* EXERCISE
Retype all of the data shown below, keeping every character the same.

* DATA PROVIDED
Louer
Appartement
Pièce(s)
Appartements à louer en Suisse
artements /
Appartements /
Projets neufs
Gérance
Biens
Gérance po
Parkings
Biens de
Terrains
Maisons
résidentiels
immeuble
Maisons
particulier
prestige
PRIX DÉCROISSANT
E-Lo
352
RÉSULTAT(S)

* WRITTEN RESPONSE
Louer
Appartement
Pièce(s)
Appartements à louer en Suisse
artements /
Appartements /
Projets neufs
Gérance
Biens
Gérance po
Parkings
Biens de
Terrains
Maisons
résidentiels
immeuble
Maisons
particulier
prestige
PRIX DÉCROISSANT
E-Lo
352
RÉSULTAT(S)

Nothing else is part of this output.